O cantor e compositor Jim Croce, nativo de Upper Darby, morreu em um acidente de avião em 1973, no que foi, sem dúvida, o auge de sua popularidade.
Ele estava saindo de um single número 1 (“Bad, Bad Leroy Brown”) e prestes a lançar um novo álbum e a música “I Got a Name”.
Croce foi presença constante nas rádios de todo o país e, até hoje, é lembrado como um dos maiores músicos americanos de todos os tempos.
Essa é uma grande sombra em que seu filho AJ Croce estava entrando quando começou a traçar seu próprio caminho na indústria musical.
“Ser filho ou filha de um artista conhecido é complicado”, disse AJ. “Você realmente não consegue ter uma identidade própria. Não há como o mundo exterior separar você deles. Então, quando alguém está ouvindo você, eles não conseguem parar para ouvi-lo completamente. É quase impossível. Eles estão ouvindo você, mas há algum tipo de conexão com outra pessoa. É difícil ser um indivíduo, que é o que eu realmente senti que precisava ser.”
Embora a música de seu pai sempre tenha feito parte de sua vida, AJ seguiu o conselho de outros músicos e abriu seu próprio caminho.
“Nos primeiros 30 anos da minha carreira, tentei fazer o meu melhor para me diferenciar na minha música”, disse Croce. “Muitas pessoas estavam me incentivando a fazer o que fiz.”
Por volta de 2012, Croce começou a tocar mais músicas de seu pai. Sua última turnê, Croce Plays Croce, acontecerá no Circus Maximus Theatre no Caesars em Atlantic City no dia 22 de novembro. ticketmaster. com.
“Desde cedo, as pessoas ofereciam muito dinheiro para fazer o trabalho dele, mas não havia integridade nisso e meu coração não estava nisso.” disse Croce. “Comecei a trabalhar no lado editorial de música no final dos anos 90. Eu estava catalogando algumas de suas músicas e senti que poderia realmente contribuir para seu legado musical nos bastidores. Senti que poderia ser útil para conscientizar os jovens ou apenas as pessoas em geral sobre sua música.
“Houve um tempo, no início dos anos 2000, em que eu estava arquivando algumas de suas músicas e ouvi uma fita dele tocando, praticando para o que teria sido apenas um show em uma cafeteria. Era toda essa música que eu tocava. Eu nunca o tinha ouvido tocar essas músicas. Foi realmente estranho. Eu o ouvi cantando músicas realmente obscuras que eu tocava desde os 13 ou 14 anos de idade. Tipo, ‘You’re Not the Only Oyster in the Stew’, de Fat Waller e Pink Anderson, quero dizer, uma música após a outra, foi como ouvir algo mágico. Foi como se eu tivesse feito um amigo.

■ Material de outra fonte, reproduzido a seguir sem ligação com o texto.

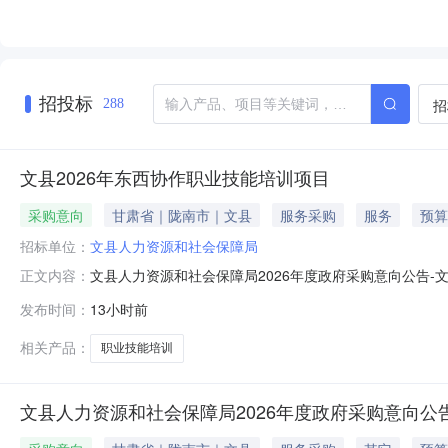
招投标
招
288
文县2026年东西协作职业技能培训项目
采购意向
甘肃省｜陇南市｜文县
服务采购
服务
预算
招标单位：
文县人力资源和社会保障局
文县人力资源和社会保障局2026年度政府采购意向公告-
正文内容：
社会保障局2026年度政府采购意向公告采购单位：文县人力
发布时间：
13小时前
采购需求概况：采购内容:2026年东西协作技能培训项目采
相关产品：
职业技能培训
文县人力资源和社会保障局2026年度政府采购意向公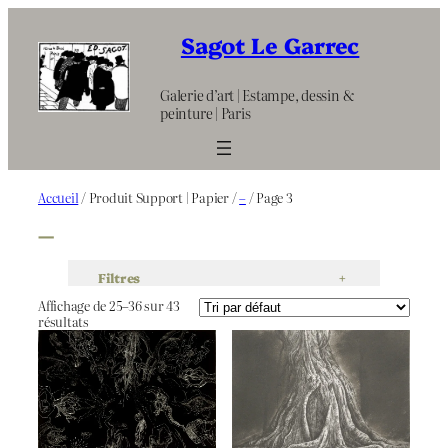
Aller
au
Sagot Le Garrec
contenu
Galerie d’art | Estampe, dessin &
peinture | Paris
Accueil
/ Produit Support | Papier /
–
/ Page 3
–
Filtres
+
Affichage de 25–36 sur 43
résultats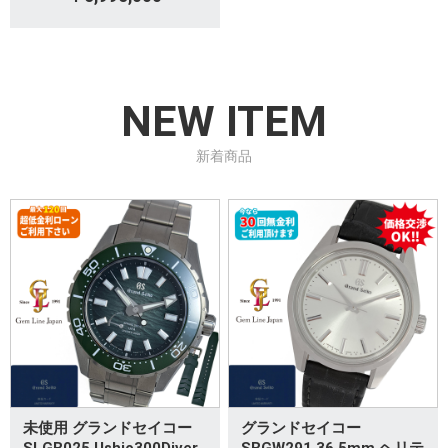
NEW ITEM
新着商品
未使用 グランドセイコー
グランドセイコー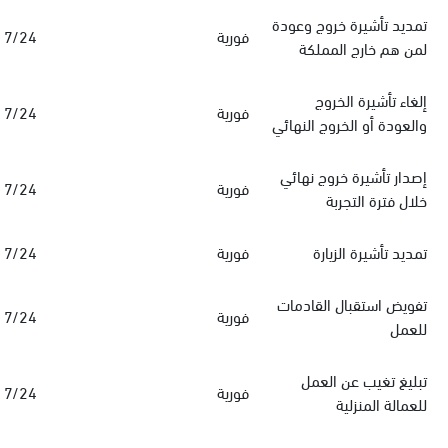
تمديد تأشيرة خروج وعودة
فورية
7/24
لمن هم خارج المملكة
إلغاء تأشيرة الخروج
فورية
7/24
والعودة أو الخروج النهائي
إصدار تأشيرة خروج نهائي
فورية
7/24
خلال فترة التجربة
تمديد تأشيرة الزيارة
فورية
7/24
تفويض استقبال القادمات
فورية
7/24
للعمل
تبليغ تغيب عن العمل
فورية
7/24
للعمالة المنزلية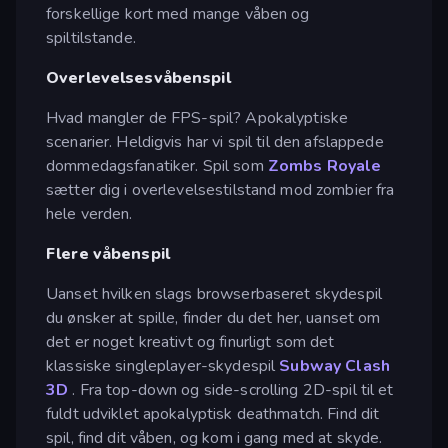
forskellige kort med mange våben og
spiltilstande.
Overlevelsesvåbenspil
Hvad mangler de FPS-spil? Apokalyptiske
scenarier. Heldigvis har vi spil til den afslappede
dommedagsfanatiker. Spil som
Zombs Royale
sætter dig i overlevelsestilstand mod zombier fra
hele verden.
Flere våbenspil
Uanset hvilken slags browserbaseret skydespil
du ønsker at spille, finder du det her, uanset om
det er noget kreativt og finurligt som det
klassiske singleplayer-skydespil
Subway Clash
3D
. Fra top-down og side-scrolling 2D-spil til et
fuldt udviklet apokalyptisk deathmatch. Find dit
spil, find dit våben, og kom i gang med at skyde.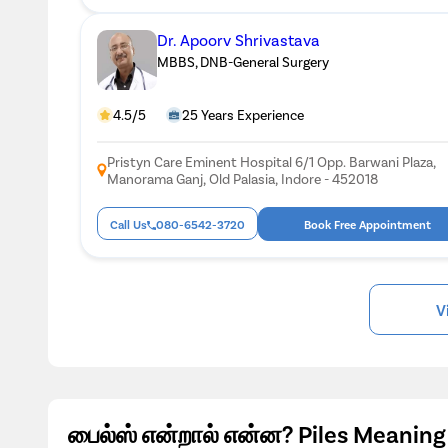
Dr. Apoorv Shrivastava
MBBS, DNB-General Surgery
4.5/5
25 Years Experience
Pristyn Care Eminent Hospital 6/1 Opp. Barwani Plaza,
Manorama Ganj, Old Palasia, Indore - 452018
Call Us
080-6542-3720
Book Free Appointment
V
பைல்ஸ் என்றால் என்ன? Piles Meaning 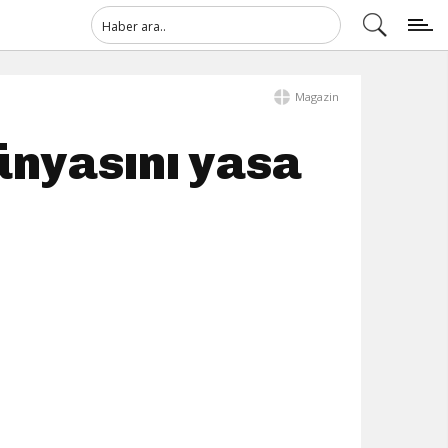
Magazin
ünyasını yasa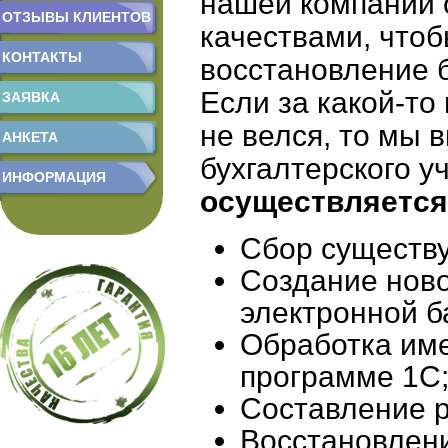
нашей компании
ОТЗЫВЫ КЛИЕНТОВ
качествами, что
КОНТАКТЫ
восстановление б
Если за какой-то
ЗАЯВКА
не велся, то мы
АНКЕТА
бухгалтерского у
ИНФОРМАЦИЯ
осуществляется
Сбор существ
Создание нов
электронной б
Обработка им
программе 1С
Составление 
Восстановлени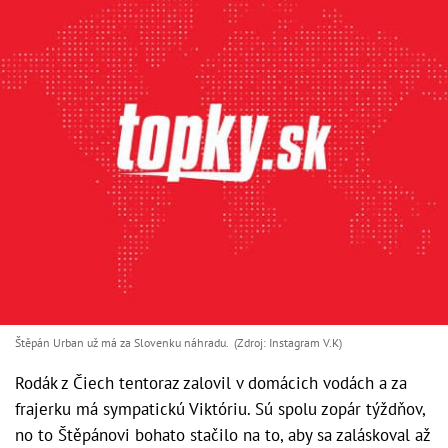
Štěpán Urban už má za Slovenku náhradu. (Zdroj: Instagram V.K)
Rodák z Čiech tentoraz zalovil v domácich vodách a za
frajerku má sympatickú Viktóriu. Sú spolu zopár týždňov,
no to Štěpánovi bohato stačilo na to, aby sa zaláskoval až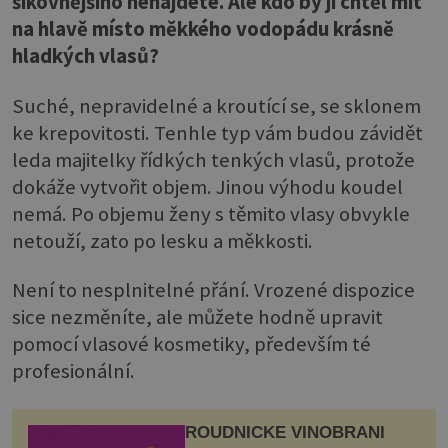
šikovnějšího nenajdete. Ale kdo by ji chtěl mít
na hlavě místo měkkého vodopádu krásně
hladkých vlasů?
Suché, nepravidelné a kroutící se, se sklonem
ke krepovitosti. Tenhle typ vám budou závidět
leda majitelky řídkých tenkých vlasů, protože
dokáže vytvořit objem. Jinou výhodu koudel
nemá. Po objemu ženy s těmito vlasy obvykle
netouží, zato po lesku a měkkosti.
Není to nesplnitelné přání. Vrozené dispozice
sice nezměníte, ale můžete hodně upravit
pomocí vlasové kosmetiky, především té
profesionální.
ROUDNICKÉ VINOBRANÍ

“Era como as músicas reais. Não eram apenas Fats Waller ou Bessie Smith ou John Hurt ou Skip James, eram as músicas reais que tivemos exatamente a mesma escolha por um motivo ou outro. Isso foi uma espécie de catalisador, o primeiro catalisador de reconhecer que havia uma maneira de montar esse show que era um pouco mais profundo, mais interessante para mim.”

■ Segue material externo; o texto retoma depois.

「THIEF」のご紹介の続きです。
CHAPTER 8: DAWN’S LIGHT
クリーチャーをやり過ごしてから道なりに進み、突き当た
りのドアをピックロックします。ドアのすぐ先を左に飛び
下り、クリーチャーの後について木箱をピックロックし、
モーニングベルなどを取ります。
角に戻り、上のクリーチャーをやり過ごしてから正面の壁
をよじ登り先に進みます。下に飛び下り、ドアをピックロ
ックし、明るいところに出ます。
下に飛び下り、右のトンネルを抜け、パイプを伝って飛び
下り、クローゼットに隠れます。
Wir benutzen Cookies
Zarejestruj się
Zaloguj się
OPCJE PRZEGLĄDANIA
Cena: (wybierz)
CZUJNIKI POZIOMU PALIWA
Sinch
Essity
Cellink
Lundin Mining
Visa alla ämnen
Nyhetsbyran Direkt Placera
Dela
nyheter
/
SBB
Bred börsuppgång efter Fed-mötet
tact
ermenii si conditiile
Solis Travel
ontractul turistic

Croce não apenas toca a música de seu pai, mas também mistura suas próprias canções para uma mistura interessante do antigo e do novo.

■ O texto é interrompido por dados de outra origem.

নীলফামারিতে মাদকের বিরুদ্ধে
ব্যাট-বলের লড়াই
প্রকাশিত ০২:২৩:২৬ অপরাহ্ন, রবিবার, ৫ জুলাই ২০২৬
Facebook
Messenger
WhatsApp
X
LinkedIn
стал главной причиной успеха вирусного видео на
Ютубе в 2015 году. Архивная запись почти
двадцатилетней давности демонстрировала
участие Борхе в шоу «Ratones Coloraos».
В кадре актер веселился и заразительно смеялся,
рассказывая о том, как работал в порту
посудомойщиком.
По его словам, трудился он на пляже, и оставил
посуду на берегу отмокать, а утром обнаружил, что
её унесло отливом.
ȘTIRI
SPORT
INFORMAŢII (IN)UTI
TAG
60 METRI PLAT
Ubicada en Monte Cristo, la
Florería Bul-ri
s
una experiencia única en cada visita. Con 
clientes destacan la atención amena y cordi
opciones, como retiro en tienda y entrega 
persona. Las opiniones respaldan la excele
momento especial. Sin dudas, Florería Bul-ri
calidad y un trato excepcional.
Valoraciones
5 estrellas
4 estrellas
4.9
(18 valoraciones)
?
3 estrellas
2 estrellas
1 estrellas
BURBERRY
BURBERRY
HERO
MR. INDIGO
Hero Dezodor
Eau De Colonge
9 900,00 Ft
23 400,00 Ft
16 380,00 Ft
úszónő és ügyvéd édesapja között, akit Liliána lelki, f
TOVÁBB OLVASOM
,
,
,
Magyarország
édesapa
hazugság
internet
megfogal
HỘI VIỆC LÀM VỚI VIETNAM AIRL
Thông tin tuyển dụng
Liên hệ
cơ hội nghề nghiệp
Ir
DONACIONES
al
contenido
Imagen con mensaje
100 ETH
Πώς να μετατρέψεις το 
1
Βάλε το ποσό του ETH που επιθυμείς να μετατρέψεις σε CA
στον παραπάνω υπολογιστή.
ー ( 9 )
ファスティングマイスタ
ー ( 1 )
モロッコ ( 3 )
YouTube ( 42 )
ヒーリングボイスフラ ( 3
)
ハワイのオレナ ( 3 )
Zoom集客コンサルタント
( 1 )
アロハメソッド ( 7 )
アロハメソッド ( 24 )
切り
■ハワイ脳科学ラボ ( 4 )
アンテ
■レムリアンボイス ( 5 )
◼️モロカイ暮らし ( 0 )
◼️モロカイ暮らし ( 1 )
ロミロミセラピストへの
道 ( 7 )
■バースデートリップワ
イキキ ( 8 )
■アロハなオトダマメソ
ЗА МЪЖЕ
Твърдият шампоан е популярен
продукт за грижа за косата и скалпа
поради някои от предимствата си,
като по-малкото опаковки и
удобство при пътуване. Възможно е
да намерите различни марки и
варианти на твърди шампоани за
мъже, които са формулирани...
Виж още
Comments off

O caminho não foi fácil para AJ Croce.
Ele nasceu em 1971 enquanto a família morava em Upper Darby. Dentro de alguns anos, eles se mudaram para San Diego. Logo após a mudança, seu pai morreu no acidente de avião.
Sofrendo abusos de um cuidador, Croce aos 6 anos ficou hospitalizado por seis meses e ficou totalmente cego dos dois olhos por seis anos. Foi quando começou a tocar piano, inspirado na música de Ray Charles e Stevie Wonder.
“Desde que comecei a engatinhar, eu rastejava até o piano na casa da minha avó na Filadélfia”, disse Croce. “Tínhamos uma cadeira vertical quando eu era criança e um baby grand quando eu era um pouco mais velho. Eu simplesmente ia e era meu consolo.”
Aos 15 anos, a casa da família pegou fogo e, com ela, todos os álbuns do pai. Aos 16 anos, Croce começou a gravar sozinho.
“Comecei a fazer turnê quando tinha 16 anos com Floyd Dixon”, disse Croce. “Tocamos um monte de músicas para beber. Então Willie Nelson me colocou sob sua proteção e Ray Charles e Jim Kelner e tantas outras pessoas.”
Agora, Croce deu uma volta completa.
“Esta turnê é mais do que uma homenagem ao meu pai e mais do que uma vitrine da minha própria música, é o encontro das minhas raízes e uma declaração do meu talento artístico individual”, disse Croce. “Esta é uma viagem pela alma e pelo som.”